WHAT THIS TASK INVOLVES -> Each record, minus any picture, should be returned exactly as written.

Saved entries
*****

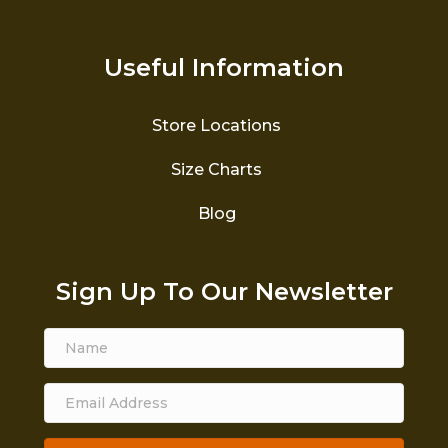
Useful Information
Store Locations
Size Charts
Blog
Sign Up To Our Newsletter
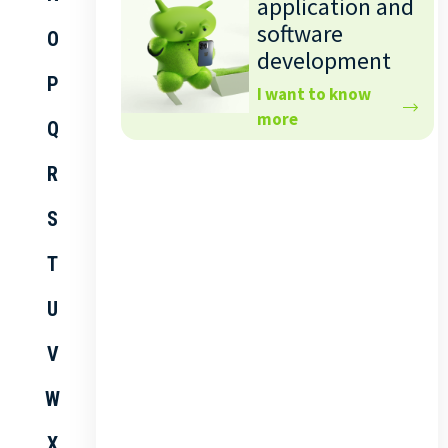
application and
software
O
development
P
I want to know
more
Q
R
S
T
U
V
W
X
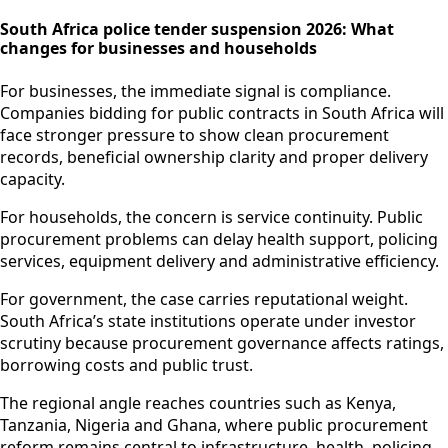
South Africa police tender suspension 2026: What
changes for businesses and households
For businesses, the immediate signal is compliance.
Companies bidding for public contracts in South Africa will
face stronger pressure to show clean procurement
records, beneficial ownership clarity and proper delivery
capacity.
For households, the concern is service continuity. Public
procurement problems can delay health support, policing
services, equipment delivery and administrative efficiency.
For government, the case carries reputational weight.
South Africa’s state institutions operate under investor
scrutiny because procurement governance affects ratings,
borrowing costs and public trust.
The regional angle reaches countries such as Kenya,
Tanzania, Nigeria and Ghana, where public procurement
reform remains central to infrastructure, health, policing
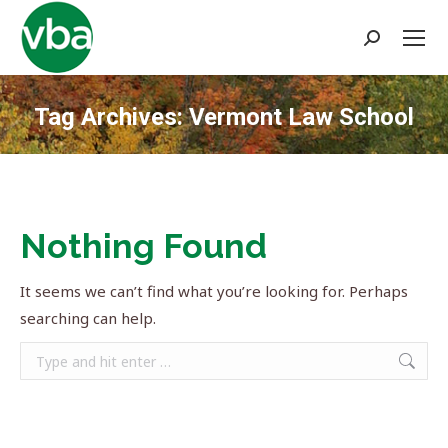
Search:
Tag Archives:
Vermont Law School
You are here:
Nothing Found
It seems we can’t find what you’re looking for. Perhaps
searching can help.
Search:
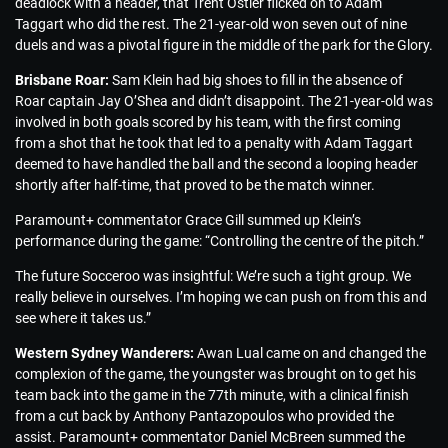
deadlock with a header, that Trent Ostler flicked on to Adam
Taggart who did the rest. The 21-year-old won seven out of nine
duels and was a pivotal figure in the middle of the park for the Glory.
Brisbane Roar:
Sam Klein had big shoes to fill in the absence of
Roar captain Jay O’Shea and didn’t disappoint. The 21-year-old was
involved in both goals scored by his team, with the first coming
from a shot that he took that led to a penalty with Adam Taggart
deemed to have handled the ball and the second a looping header
shortly after half-time, that proved to be the match winner.
Paramount+ commentator Grace Gill summed up Klein’s
performance during the game: “Controlling the centre of the pitch.”
The future Socceroo was insightful: We’re such a tight group. We
really believe in ourselves. I’m hoping we can push on from this and
see where it takes us.”
Western Sydney Wanderers:
Awan Lual came on and changed the
complexion of the game, the youngster was brought on to get his
team back into the game in the 77th minute, with a clinical finish
from a cut back by Anthony Pantazopoulos who provided the
assist. Paramount+ commentator Daniel McBreen summed the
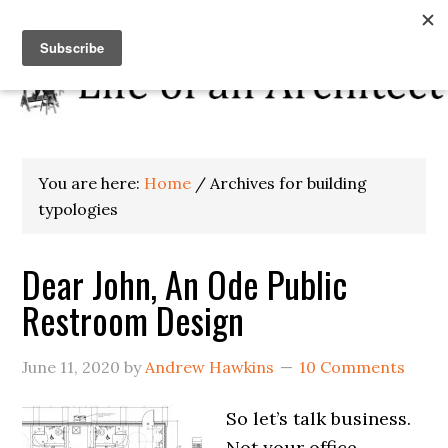
You are here:
Home
/
Archives for building
typologies
Dear John, An Ode Public
Restroom Design
June 11, 2020
by
Andrew Hawkins
10 Comments
So let’s talk business.
Not your office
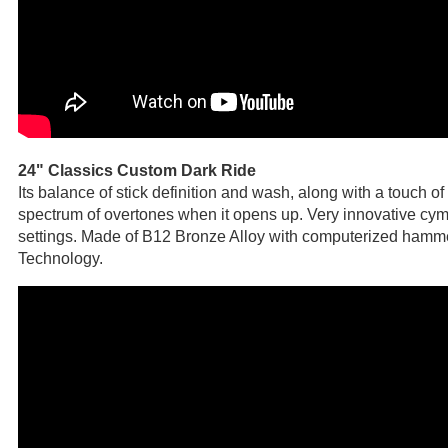
24" Classics Custom Dark Ride
Its balance of stick definition and wash, along with a touch o
spectrum of overtones when it opens up. Very innovative cymb
settings. Made of B12 Bronze Alloy with computerized hamm
Technology.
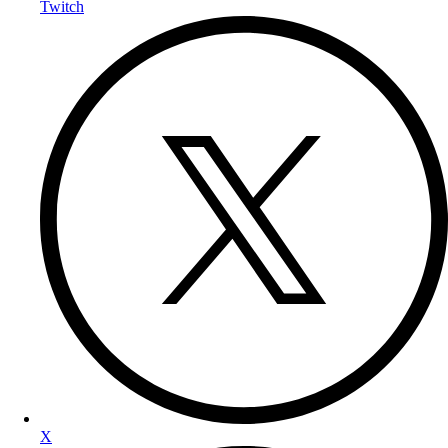
Twitch
X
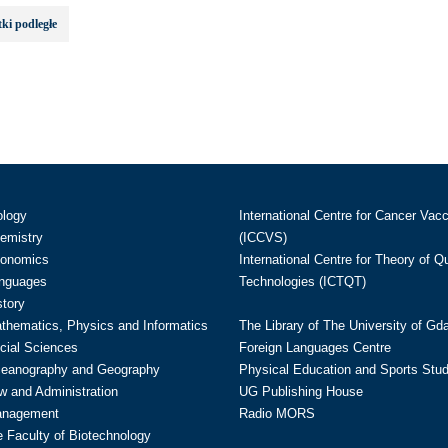
ki podległe
ology
International Centre for Cancer Vac
hemistry
(ICCVS)
conomics
International Centre for Theory of 
anguages
Technologies (ICTQT)
story
athematics, Physics and Informatics
The Library of The University of Gd
cial Sciences
Foreign Languages Centre
ceanography and Geography
Physical Education and Sports Stu
w and Administration
UG Publishing House
anagement
Radio MORS
te Faculty of Biotechnology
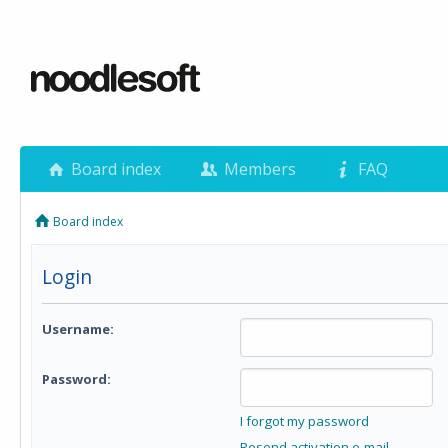
Board index
Members
FAQ
Board index
Login
Username:
Password:
I forgot my password
Resend activation e-mail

*****

RESPONSE TO THE TASK ->
Useful Information
Store Locations
Size Charts
Blog
Sign Up To Our Newsletter
application and
software
O
development
P
I want to know
more
Q
R
S
T
U
V
W
X
South Africa police tender suspension 2026: What
changes for businesses and households
For businesses, the immediate signal is compliance.
Companies bidding for public contracts in South Africa will
face stronger pressure to show clean procurement
records, beneficial ownership clarity and proper delivery
capacity.
For households, the concern is service continuity. Public
procurement problems can delay health support, policing
services, equipment delivery and administrative efficiency.
For government, the case carries reputational weight.
South Africa’s state institutions operate under investor
scrutiny because procurement governance affects ratings,
borrowing costs and public trust.
The regional angle reaches countries such as Kenya,
Tanzania, Nigeria and Ghana, where public procurement
reform remains central to infrastructure, health, policing
Search:
Tag Archives:
Vermont Law School
You are here:
Nothing Found
It seems we can’t find what you’re looking for. Perhaps
searching can help.
Search:
deadlock with a header, that Trent Ostler flicked on to Adam
Taggart who did the rest. The 21-year-old won seven out of nine
duels and was a pivotal figure in the middle of the park for the Glory.
Brisbane Roar:
Sam Klein had big shoes to fill in the absence of
Roar captain Jay O’Shea and didn’t disappoint. The 21-year-old was
involved in both goals scored by his team, with the first coming
from a shot that he took that led to a penalty with Adam Taggart
deemed to have handled the ball and the second a looping header
shortly after half-time, that proved to be the match winner.
Paramount+ commentator Grace Gill summed up Klein’s
performance during the game: “Controlling the centre of the pitch.”
The future Socceroo was insightful: We’re such a tight group. We
really believe in ourselves. I’m hoping we can push on from this and
see where it takes us.”
Western Sydney Wanderers:
Awan Lual came on and changed the
complexion of the game, the youngster was brought on to get his
team back into the game in the 77th minute, with a clinical finish
from a cut back by Anthony Pantazopoulos who provided the
assist. Paramount+ commentator Daniel McBreen summed the
You are here:
Home
/
Archives for building
typologies
Dear John, An Ode Public
Restroom Design
June 11, 2020
by
Andrew Hawkins
10 Comments
So let’s talk business.
Not your office
24" Classics Custom Dark Ride
Its balance of stick definition and wash, along with a touch o
spectrum of overtones when it opens up. Very innovative cymb
settings. Made of B12 Bronze Alloy with computerized hamm
Technology.
Twitch
X
ki podległe
ology
International Centre for Cancer Vac
hemistry
(ICCVS)
conomics
International Centre for Theory of 
anguages
Technologies (ICTQT)
story
athematics, Physics and Informatics
The Library of The University of Gd
cial Sciences
Foreign Languages Centre
ceanography and Geography
Physical Education and Sports Stu
w and Administration
UG Publishing House
anagement
Radio MORS
te Faculty of Biotechnology
Board index
Members
FAQ
Board index
Login
Username:
Password:
I forgot my password
Resend activation e-mail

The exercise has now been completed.